*ACTION ITEM*
Could you write out, word for word, each line from the one containing "предназначена для установки" to the last line of the data below, both included and nothing more?

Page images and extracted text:
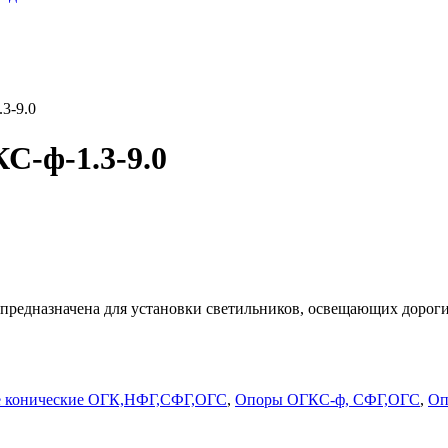
3-9.0
С-ф-1.3-9.0
 предназначена для установки светильников, освещающих дорог
е конические ОГК,НФГ,СФГ,ОГС
,
Опоры ОГКС-ф, СФГ,ОГС
,
Оп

*ANSWER TO THIS EXERCISE*
 предназначена для установки светильников, освещающих дорог
е конические ОГК,НФГ,СФГ,ОГС
,
Опоры ОГКС-ф, СФГ,ОГС
,
Оп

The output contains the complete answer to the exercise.